Fêter le 20e anniversaire de la Convention internationale des droits de l'enfant, certes, mais que sait-on de sa portée, notamment auprès de ceux qui participent à l'élaboration des politiques publiques ? Pour y répondre, la Fondation pour l'enfance et l'Unicef ont demandé à l'institut TNS Sofres de réaliser un sondage auprès du grand public ainsi que deux études auprès des parlementaires (1). Si la quasi-totalité des députés et sénateurs (98 %) ayant répondu à l'enquête connaît la convention (contre 32 % du grand public), 43 % y ont déjà fait référence, mais 55 % ne la connaissent que de nom. Peu la maîtrisent dans ses détails : le texte est davantage perçu comme un repère que comme un outil.
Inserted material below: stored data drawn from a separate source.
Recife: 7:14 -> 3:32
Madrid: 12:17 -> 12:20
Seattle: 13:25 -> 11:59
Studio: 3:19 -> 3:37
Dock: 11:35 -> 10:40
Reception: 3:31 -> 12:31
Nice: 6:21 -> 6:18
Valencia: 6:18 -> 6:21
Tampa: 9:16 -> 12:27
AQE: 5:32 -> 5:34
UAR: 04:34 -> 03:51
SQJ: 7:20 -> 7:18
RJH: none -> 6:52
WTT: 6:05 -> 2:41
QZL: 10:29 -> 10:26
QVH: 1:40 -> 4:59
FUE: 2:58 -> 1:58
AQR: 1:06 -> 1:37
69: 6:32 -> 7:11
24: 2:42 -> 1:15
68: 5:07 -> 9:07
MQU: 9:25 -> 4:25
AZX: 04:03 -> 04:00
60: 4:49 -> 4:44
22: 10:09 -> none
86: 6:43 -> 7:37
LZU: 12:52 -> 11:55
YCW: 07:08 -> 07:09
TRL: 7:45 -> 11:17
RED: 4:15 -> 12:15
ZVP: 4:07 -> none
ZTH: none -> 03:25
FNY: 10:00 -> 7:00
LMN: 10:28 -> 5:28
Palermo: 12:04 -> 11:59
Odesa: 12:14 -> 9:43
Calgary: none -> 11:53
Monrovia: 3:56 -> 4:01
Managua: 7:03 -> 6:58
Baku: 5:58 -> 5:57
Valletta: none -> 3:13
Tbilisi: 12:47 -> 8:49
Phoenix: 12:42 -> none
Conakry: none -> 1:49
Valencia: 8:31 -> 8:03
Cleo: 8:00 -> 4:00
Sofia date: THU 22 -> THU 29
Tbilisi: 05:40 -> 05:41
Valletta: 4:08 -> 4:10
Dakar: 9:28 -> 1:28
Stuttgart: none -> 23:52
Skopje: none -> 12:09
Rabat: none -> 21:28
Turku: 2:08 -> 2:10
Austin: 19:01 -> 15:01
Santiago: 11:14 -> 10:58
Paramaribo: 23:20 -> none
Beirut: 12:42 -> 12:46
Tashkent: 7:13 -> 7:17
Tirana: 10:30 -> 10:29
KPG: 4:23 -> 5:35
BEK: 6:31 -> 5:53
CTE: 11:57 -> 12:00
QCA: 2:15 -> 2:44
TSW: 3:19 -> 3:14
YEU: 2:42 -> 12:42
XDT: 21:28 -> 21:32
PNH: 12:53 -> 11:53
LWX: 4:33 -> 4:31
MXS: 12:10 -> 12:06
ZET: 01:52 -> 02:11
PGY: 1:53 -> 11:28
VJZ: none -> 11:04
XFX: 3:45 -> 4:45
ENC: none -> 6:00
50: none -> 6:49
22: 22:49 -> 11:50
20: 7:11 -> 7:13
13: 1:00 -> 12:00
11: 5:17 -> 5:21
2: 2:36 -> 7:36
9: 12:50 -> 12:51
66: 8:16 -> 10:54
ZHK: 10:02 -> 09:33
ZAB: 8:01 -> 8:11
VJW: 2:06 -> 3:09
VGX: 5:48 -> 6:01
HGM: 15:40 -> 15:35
Le processus d'évaluation de l'application de la convention est en outre plus méconnu : 54 % des répondants ne sont pas informés de son existence. « Ce qui apparaît comme le plus dommageable, car ils assurent ce rôle de contrôle de l'application de la convention », commente Nathalie Serruques, responsable « mission Enfance en France » à l'Unicef. La plupart ignorent d'ailleurs que la France a été auditionnée en mai dernier par le Comité des droits de l'enfant de l'ONU.
Seule une minorité de députés et de sénateurs classe les droits de l'enfant au rang de priorité. Ceux-ci arrivent en onzième position, derrière les autres préoccupations économiques et sociales, comme le chômage et l'emploi, les inégalités sociales, le logement, les déficits publics. « Ce qui n'est pas très étonnant au vu du contexte actuel, mais aussi parce que certains sujets sont croisés, poursuit Nathalie Serruques. Cela montre aussi que les droits de l'enfant, sujet différent de celui de la protection de l'enfance, sont difficiles à approcher en droit interne. » Alors que 22 % des parlementaires estiment que les droits de l'enfant sont mal respectés en France, 68 % jugent la situation satisfaisante (dont 8 % tout à fait), davantage que pour les droits des étrangers, des personnes homosexuelles, la liberté de la presse, mais moins que pour les droits de l'Homme (80 %). Parmi les droits jugés les mieux appliqués : le droit d'aller à l'école (92 %). Les droits d'être protégé, d'être entendu dans les procédures judiciaires, de vivre dans des conditions décentes figurent en revanche en bas du classement.
La prise en compte des droits de l'enfant dans les travaux parlementaires est jugée suffisante pour 61 % des députés et parlementaires, dont seuls 7 % jugent que ces droits sont tout à fait pris néanmoins en considération. 32 % estiment qu'ils ont déjà eu à arbitrer entre les droits de l'enfant et d'autres exigences. Paradoxalement, alors qu'ils ne connaissent pas les mécanismes de contrôle de son application, ils sont 31 % à se trouver mieux placés pour garantir l'application de la convention, devant le défenseur des enfants (27 %), le Parlement européen (26 %), les associations (26 %) et les magistrats (26 %).
Les élus ont été aussi interrogés sur l'opportunité de créer une délégation parlementaire aux droits de l'enfant. 75 % sont favorables à cette idée. « Conserver l'institution du défenseur des enfants est incontournable, le comité des droits de l'enfant de l'ONU demande d'ailleurs un renforcement de son rôle (2), explique Nathalie Serruques. Mais une délégation parlementaire serait un autre instrument garant de l'application de la convention. Elle permettrait d'optimiser le travail parlementaire, notamment en préparant le travail des commissions, et d'alerter les pouvoirs publics. » Elle constituerait donc un outil pour mettre en oeuvre la stratégie nationale recommandée par le comité onusien. Après qu'une proposition de loi dans ce sens a été adoptée à l'unanimité en février 2003 à l'Assemblée nationale, sans avoir jamais été inscrite à l'ordre du jour parlementaire, un autre texte « tendant à la création d'une délégation parlementaire aux droits de l'enfant », présenté par Joëlle Garriaud-Maylam (UMP), a été déposé au Sénat le 6 octobre.
(1) Une consultation par courrier auprès des 920 parlementaires, pour laquelle 135 questionnaires (de 90 députés et 45 sénateurs, dont 50 % de la majorité et 48 % de l'opposition) ont été renvoyés entre mai et juillet 2009, et une étude qualitative à partir de 14 entretiens individuels entre le 10 juin et le 9 juillet.
(2) Alors que deux projets de loi prévoient de supprimer l'institution du défenseur des enfants pour créer une fonction de « défenseur des droits » aux compétences plus larges, le comité d'évaluation et de contrôle des politiques publiques de l'Assemblée nationale s'apprête à réaliser une étude d'évaluation sur les autorités administratives indépendantes, dont celle du défenseur des enfants.